### ABOUT THIS TASK
Line by line, count where the string "instances" appears in the listing, then give the number of such lines alone.
· · · · ·
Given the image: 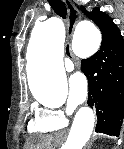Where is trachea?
Returning <instances> with one entry per match:
<instances>
[{
	"label": "trachea",
	"mask_w": 124,
	"mask_h": 149,
	"mask_svg": "<svg viewBox=\"0 0 124 149\" xmlns=\"http://www.w3.org/2000/svg\"><path fill=\"white\" fill-rule=\"evenodd\" d=\"M48 2L57 15H59L63 19L66 18L67 8L62 0H48ZM67 53L68 55H70L69 52Z\"/></svg>",
	"instance_id": "trachea-1"
}]
</instances>
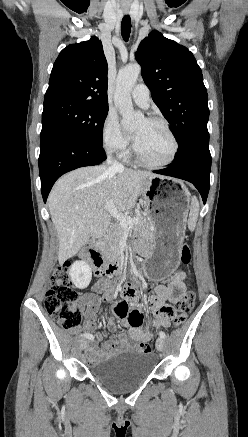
· · · · ·
### ANSWER TO THE EXERCISE
3